Assignment: Would you copy every line of the listing below that includes the word "Plæneklipper"?

The records:
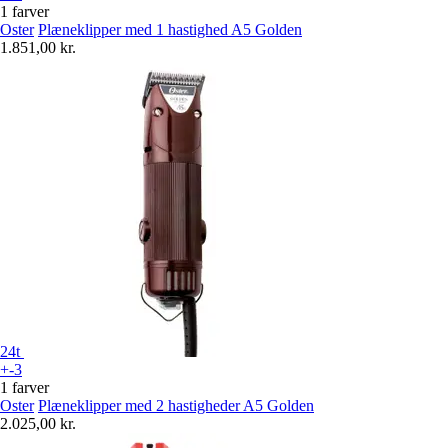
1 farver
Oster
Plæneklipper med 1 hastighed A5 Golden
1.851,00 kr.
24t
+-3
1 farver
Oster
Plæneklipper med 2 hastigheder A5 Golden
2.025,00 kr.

Task answer:
Plæneklipper med 1 hastighed A5 Golden
Plæneklipper med 2 hastigheder A5 Golden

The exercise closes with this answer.